Die Software, mit der diese Server betrieben werden, ist in der Regel freie Software. Jeder kann sie nutzen und einen eigenen Server betreiben oder aufsetzen, wie es im Fachjargon heißt. Die Software kann, wie bei freier Software üblich, von einer Gemeinschaft weiterentwickelt werden, die Prüfung, ob die Software auch nur die Funktionen ausführt, die angegeben werden, ist jederzeit möglich. Die Server sind in der Regel über mehrere Staaten verteilt, so dass man wählen kann, in welchem Rechtsraum man sich bewegen will. Das Alles gibt es bei den zentralen sozialen Netzwerken nicht.

Der Lohn der Betreiber wird selten finanziell aufgewogen, da die ideelle Motivation ausschlaggebend ist.
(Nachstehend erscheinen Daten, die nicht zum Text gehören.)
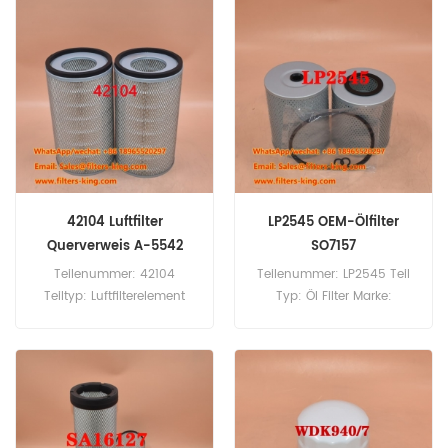
Mindestbestellmenge: 60
Stück
Stück
42104 Luftfilter
LP2545 OEM-Ölfilter
Querverweis A-5542
SO7157
Teilenummer: 42104
Teilenummer: LP2545 Teil
Teiltyp: Luftfilterelement
Typ: Öl Filter Marke:
Marke: Wix-Ersatz
Luberfiner-Ersatz
Mindestbestellmenge: 20
Mindestbestellmenge: 60
Stück
Stück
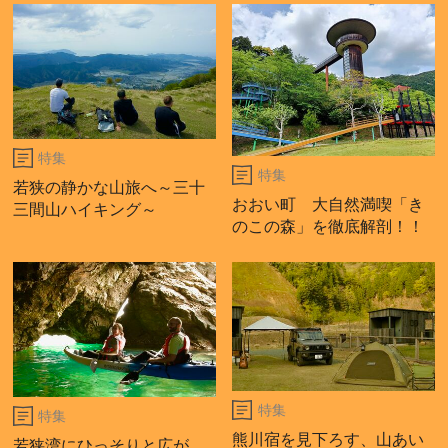
特集
特集
若狭の静かな山旅へ～三十
おおい町 大自然満喫「き
三間山ハイキング～
のこの森」を徹底解剖！！
特集
特集
熊川宿を見下ろす、山あい
若狭湾にひっそりと広が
Der Betreiber möchte die Meinungsfreiheit und Selbstbestimmung, ein freies Internet, und ähnliches fördern

Der entscheidende Punkt ist, dass die Server miteinander vernetzt sind und die Daten der Nutzer untereinander abgeglichen werden. Man kann wie bei Facebook Nutzer also über das ganze Netzwerk suchen und ihren Aktivitäten folgen. Man könnte aber auch einen Server einrichten, zu dem beispielsweise nur die Mitglieder eines Vereins Zugang haben und der in kein Netzwerk eingebunden ist. Schulen könnten das beispielsweise für ihre Schülerinnen und Schüler, Eltern und das Kollegium machen. Zugang hat nur, wer mit der Schule verbunden ist.

Der Abgleich zwischen den Servern ist allerdings eine sehr anspruchsvolle Programmieraufgabe, weshalb es nicht überraschend ist, dass noch mehr oder minder große Schwierigkeiten auftreten. Gegenwärtig ist man im Rahmen des W3C, des Gremiums also, welches das Internet weiterentwickelt , dabei, einen Standard für diese Funktionalität zu entwickeln, der dann auch den Austausch über verschiedene Netzwerke ermöglich en soll.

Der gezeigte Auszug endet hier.